Quick Start User Guide
Overview
The Simple Linux Utility for Resource Management (SLURM) is an open source, fault-tolerant, and highly scalable cluster management and job scheduling system for large and small Linux clusters. SLURM requires no kernel modifications for its operation and is relatively self-contained. As a cluster resource manager, SLURM has three key functions. First, it allocates exclusive and/or non-exclusive access to resources (compute nodes) to users for some duration of time so they can perform work. Second, it provides a framework for starting, executing, and monitoring work (normally a parallel job) on the set of allocated nodes. Finally, it arbitrates conflicting requests for resources by managing a queue of pending work.
Architecture
As depicted in Figure 1, SLURM consists of a slurmd daemon running on each compute node and a central slurmctld daemon running on a management node (with optional fail-over twin). The slurmd daemons provide fault-tolerant hierarchical communciations. The user commands include: salloc, sattach, sbatch, sbcast, scancel, sinfo, srun, smap, squeue, and scontrol. All of the commands can run anywhere in the cluster.

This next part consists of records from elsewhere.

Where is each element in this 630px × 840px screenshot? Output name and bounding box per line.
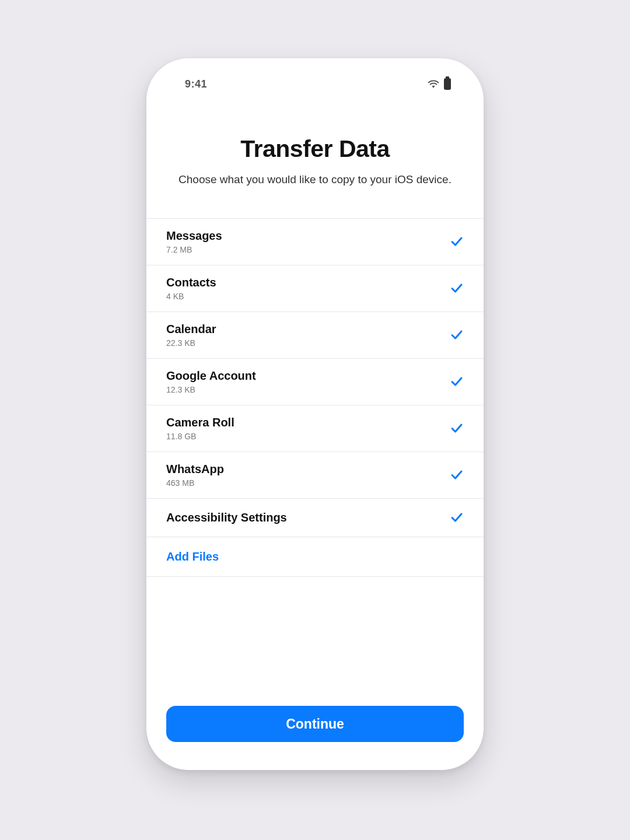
list-item-text: Contacts 4 KB: [166, 276, 450, 301]
list-item-camera-roll[interactable]: Camera Roll 11.8 GB: [146, 405, 484, 452]
list-item-messages[interactable]: Messages 7.2 MB: [146, 219, 484, 265]
add-files-label: Add Files: [166, 550, 219, 563]
list-item-size: 11.8 GB: [166, 432, 450, 441]
list-item-title: Calendar: [166, 323, 450, 336]
list-item-title: Google Account: [166, 369, 450, 383]
status-bar: 9:41: [146, 58, 484, 99]
list-item-text: Messages 7.2 MB: [166, 229, 450, 254]
list-item-contacts[interactable]: Contacts 4 KB: [146, 265, 484, 312]
status-icons: [428, 78, 451, 90]
list-item-title: Contacts: [166, 276, 450, 289]
list-item-text: WhatsApp 463 MB: [166, 463, 450, 488]
status-time: 9:41: [185, 78, 207, 90]
list-item-accessibility[interactable]: Accessibility Settings: [146, 499, 484, 537]
add-files-row[interactable]: Add Files: [146, 537, 484, 577]
battery-icon: [444, 78, 451, 90]
header: Transfer Data Choose what you would like…: [146, 99, 484, 208]
list-item-title: Accessibility Settings: [166, 511, 450, 524]
list-item-size: 4 KB: [166, 292, 450, 301]
list-item-google-account[interactable]: Google Account 12.3 KB: [146, 359, 484, 405]
list-item-title: Messages: [166, 229, 450, 243]
check-icon: [450, 328, 464, 342]
list-item-text: Google Account 12.3 KB: [166, 369, 450, 394]
page-subtitle: Choose what you would like to copy to yo…: [166, 172, 464, 188]
stage: 9:41 Transfer Data Choose what you would…: [0, 0, 630, 840]
check-icon: [450, 374, 464, 388]
list-item-title: WhatsApp: [166, 463, 450, 476]
list-item-size: 22.3 KB: [166, 338, 450, 348]
check-icon: [450, 281, 464, 295]
check-icon: [450, 421, 464, 435]
check-icon: [450, 468, 464, 482]
list-item-whatsapp[interactable]: WhatsApp 463 MB: [146, 452, 484, 499]
footer: Continue: [146, 691, 484, 770]
list-item-size: 7.2 MB: [166, 245, 450, 254]
list-item-title: Camera Roll: [166, 416, 450, 429]
list-item-text: Accessibility Settings: [166, 511, 450, 524]
transfer-list: Messages 7.2 MB Contacts 4 KB Calend: [146, 218, 484, 577]
list-item-text: Calendar 22.3 KB: [166, 323, 450, 348]
check-icon: [450, 510, 464, 524]
list-item-text: Camera Roll 11.8 GB: [166, 416, 450, 441]
page-title: Transfer Data: [166, 135, 464, 163]
list-item-calendar[interactable]: Calendar 22.3 KB: [146, 312, 484, 359]
check-icon: [450, 235, 464, 249]
list-item-size: 12.3 KB: [166, 385, 450, 394]
phone-frame: 9:41 Transfer Data Choose what you would…: [146, 58, 484, 770]
list-item-size: 463 MB: [166, 478, 450, 488]
wifi-icon: [428, 79, 439, 89]
continue-button[interactable]: Continue: [166, 706, 464, 742]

Figure 1. SLURM components
The entities managed by these SLURM daemons, shown in Figure 2, include nodes, the compute resource in SLURM, partitions, which group nodes into logical sets, jobs, or allocations of resources assigned to a user for a specified amount of time, and job steps, which are sets of (possibly parallel) tasks within a job. The partitions can be considered job queues, each of which has an assortment of constraints such as job size limit, job time limit, users permitted to use it, etc. Priority-ordered jobs are allocated nodes within a partition until the resources (nodes, processors, memory, etc.) within that partition are exhausted. Once a job is assigned a set of nodes, the user is able to initiate parallel work in the form of job steps in any configuration within the allocation. For instance, a single job step may be started that utilizes all nodes allocated to the job, or several job steps may independently use a portion of the allocation.

Figure 2. SLURM entities
Commands
Man pages exist for all SLURM daemons, commands, and API functions. The command option --help also provides a brief summary of options. Note that the command options are all case insensitive.

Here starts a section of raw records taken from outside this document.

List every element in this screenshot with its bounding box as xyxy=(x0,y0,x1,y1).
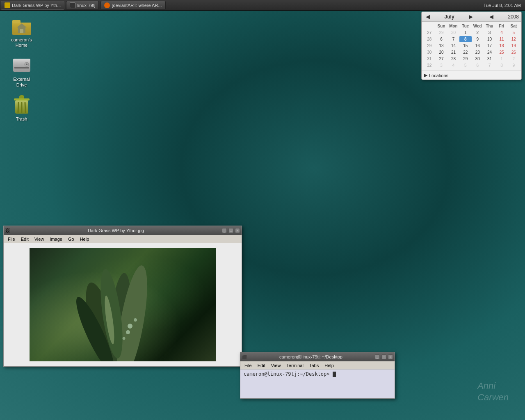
cal-day-cell[interactable]: 2 xyxy=(472,30,484,36)
cal-day-cell[interactable]: 2 xyxy=(508,56,520,62)
cal-day-cell[interactable]: 3 xyxy=(484,30,495,36)
cal-day-cell[interactable]: 20 xyxy=(435,49,447,55)
svg-line-14 xyxy=(18,103,18,112)
taskbar-terminal-label: linux-79tj xyxy=(77,3,95,8)
cal-day-cell[interactable]: 1 xyxy=(495,56,507,62)
taskbar-item-firefox[interactable]: [deviantART: where AR... xyxy=(100,1,165,10)
calendar-header: ◀ July ▶ ◀ 2008 xyxy=(422,12,521,22)
cal-day-cell[interactable]: 24 xyxy=(484,49,495,55)
taskbar-gimp-label: Dark Grass WP by Yth... xyxy=(12,3,61,8)
cal-day-cell[interactable]: 29 xyxy=(459,56,471,62)
cal-day-cell[interactable]: 6 xyxy=(472,62,484,68)
calendar-year: 2008 xyxy=(508,14,519,20)
calendar-week-row: 2913141516171819 xyxy=(423,43,520,49)
cal-day-cell[interactable]: 27 xyxy=(435,56,447,62)
cal-day-cell[interactable]: 21 xyxy=(447,49,459,55)
cal-day-cell[interactable]: 11 xyxy=(495,36,507,42)
svg-point-25 xyxy=(122,337,125,340)
desktop-icon-drive[interactable]: External Drive xyxy=(6,54,37,89)
gimp-menu-edit[interactable]: Edit xyxy=(18,236,31,242)
cal-week-num: 32 xyxy=(423,62,435,68)
gimp-close-btn[interactable]: × xyxy=(235,228,240,233)
cal-dow-fri: Fri xyxy=(495,23,507,29)
terminal-menu-edit[interactable]: Edit xyxy=(255,363,268,368)
cal-day-cell[interactable]: 8 xyxy=(495,62,507,68)
calendar-next-month[interactable]: ▶ xyxy=(467,14,475,20)
cal-day-cell[interactable]: 3 xyxy=(435,62,447,68)
home-icon-label: cameron's Home xyxy=(8,37,35,48)
watermark-line1: Anni xyxy=(477,380,509,392)
terminal-close-btn[interactable]: × xyxy=(388,354,393,359)
gimp-minimize-btn[interactable]: _ xyxy=(222,228,227,233)
cal-day-cell[interactable]: 25 xyxy=(495,49,507,55)
cal-day-cell[interactable]: 4 xyxy=(495,30,507,36)
gimp-menu-image[interactable]: Image xyxy=(47,236,65,242)
cal-day-cell[interactable]: 30 xyxy=(472,56,484,62)
cal-day-cell[interactable]: 8 xyxy=(459,36,471,42)
cal-day-cell[interactable]: 19 xyxy=(508,43,520,49)
terminal-menu-tabs[interactable]: Tabs xyxy=(307,363,321,368)
desktop-icon-home[interactable]: cameron's Home xyxy=(6,14,37,50)
taskbar-item-terminal[interactable]: linux-79tj xyxy=(66,1,99,10)
cal-day-cell[interactable]: 22 xyxy=(459,49,471,55)
cal-day-cell[interactable]: 15 xyxy=(459,43,471,49)
gimp-menu-help[interactable]: Help xyxy=(78,236,92,242)
terminal-menu-view[interactable]: View xyxy=(269,363,283,368)
cal-day-cell[interactable]: 10 xyxy=(484,36,495,42)
cal-day-cell[interactable]: 26 xyxy=(508,49,520,55)
taskbar: Dark Grass WP by Yth... linux-79tj [devi… xyxy=(0,0,525,11)
terminal-window: ⬛ cameron@linux-79tj: ~/Desktop _ □ × Fi… xyxy=(240,352,395,399)
cal-day-cell[interactable]: 4 xyxy=(447,62,459,68)
gimp-image-display xyxy=(30,248,216,361)
desktop-icon-trash[interactable]: Trash xyxy=(6,94,37,123)
terminal-menu-help[interactable]: Help xyxy=(322,363,336,368)
gimp-canvas xyxy=(4,243,242,366)
terminal-title: cameron@linux-79tj: ~/Desktop xyxy=(249,354,373,359)
calendar-weeks: 2729301234528678910111229131415161718193… xyxy=(423,30,520,68)
terminal-menu-terminal[interactable]: Terminal xyxy=(284,363,306,368)
cal-day-cell[interactable]: 9 xyxy=(472,36,484,42)
cal-dow-tue: Tue xyxy=(459,23,471,29)
cal-day-cell[interactable]: 6 xyxy=(435,36,447,42)
gimp-title: Dark Grass WP by Ythor.jpg xyxy=(11,228,220,233)
cal-day-cell[interactable]: 14 xyxy=(447,43,459,49)
terminal-minimize-btn[interactable]: _ xyxy=(375,354,380,359)
cal-day-cell[interactable]: 1 xyxy=(459,30,471,36)
svg-point-22 xyxy=(128,324,132,329)
gimp-menu-view[interactable]: View xyxy=(32,236,47,242)
svg-rect-8 xyxy=(14,67,29,68)
cal-week-num: 30 xyxy=(423,49,435,55)
gimp-grass-svg xyxy=(30,248,216,361)
cal-day-cell[interactable]: 7 xyxy=(484,62,495,68)
trash-svg xyxy=(12,95,32,115)
gimp-menu-file[interactable]: File xyxy=(5,236,18,242)
cal-day-cell[interactable]: 23 xyxy=(472,49,484,55)
terminal-menu-file[interactable]: File xyxy=(242,363,254,368)
cal-day-cell[interactable]: 12 xyxy=(508,36,520,42)
gimp-menu-go[interactable]: Go xyxy=(66,236,77,242)
cal-day-cell[interactable]: 5 xyxy=(508,30,520,36)
cal-day-cell[interactable]: 9 xyxy=(508,62,520,68)
cal-day-cell[interactable]: 5 xyxy=(459,62,471,68)
cal-day-cell[interactable]: 28 xyxy=(447,56,459,62)
cal-day-cell[interactable]: 13 xyxy=(435,43,447,49)
cal-day-cell[interactable]: 29 xyxy=(435,30,447,36)
cal-day-cell[interactable]: 18 xyxy=(495,43,507,49)
cal-day-cell[interactable]: 7 xyxy=(447,36,459,42)
terminal-canvas[interactable]: cameron@linux-79tj:~/Desktop> xyxy=(240,370,395,398)
cal-day-cell[interactable]: 31 xyxy=(484,56,495,62)
svg-point-23 xyxy=(134,318,137,322)
cal-day-cell[interactable]: 16 xyxy=(472,43,484,49)
calendar-week-row: 3020212223242526 xyxy=(423,49,520,55)
cal-day-cell[interactable]: 30 xyxy=(447,30,459,36)
calendar-locations[interactable]: ▶ Locations xyxy=(422,71,521,80)
cal-day-cell[interactable]: 17 xyxy=(484,43,495,49)
cal-week-num: 31 xyxy=(423,56,435,62)
gimp-maximize-btn[interactable]: □ xyxy=(228,228,233,233)
terminal-titlebar: ⬛ cameron@linux-79tj: ~/Desktop _ □ × xyxy=(240,352,395,361)
calendar-prev-year[interactable]: ◀ xyxy=(488,14,495,20)
calendar-prev-month[interactable]: ◀ xyxy=(424,14,431,20)
terminal-prompt: cameron@linux-79tj:~/Desktop> xyxy=(244,371,391,377)
taskbar-item-gimp[interactable]: Dark Grass WP by Yth... xyxy=(1,1,64,10)
terminal-maximize-btn[interactable]: □ xyxy=(381,354,386,359)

salloc is used to allocate resources for a job in real time. Typically this is used to allocate resources and spawn a shell. The shell is then used to execute srun commands to launch parallel tasks.
sattach is used to attach standard input, output, and error plus signal capabilities to a currently running job or job step. One can attach to and detach from jobs multiple times.
sbatch is used to submit a job script for later execution. The script will typically contain one or more srun commands to launch parallel tasks.
sbcast is used to transfer a file from local disk to local disk on the nodes allocated to a job. This can be used to effectively use diskless compute nodes or provide improved performance relative to a shared file system.
scancel is used to cancel a pending or running job or job step. It can also be used to send an arbitrary signal to all processes associated with a running job or job step.
scontrol is the administrative tool used to view and/or modify SLURM state. Note that many scontrol commands can only be executed as user root.
sinfo reports the state of partitions and nodes managed by SLURM. It has a wide variety of filtering, sorting, and formatting options.
squeue reports the state of jobs or job steps. It has a wide variety of filtering, sorting, and formatting options. By default, it reports the running jobs in priority order and then the pending jobs in priority order.
srun is used to submit a job for execution or initiate job steps in real time. srun has a wide variety of options to specify resource requirements, including: minimum and maximum node count, processor count, specific nodes to use or not use, and specific node characteristics (so much memory, disk space, certain required features, etc.). A job can contain multiple job steps executing sequentially or in parallel on independent or shared nodes within the job's node allocation.
smap reports state information for jobs, partitions, and nodes managed by SLURM, but graphically displays the information to reflect network topology.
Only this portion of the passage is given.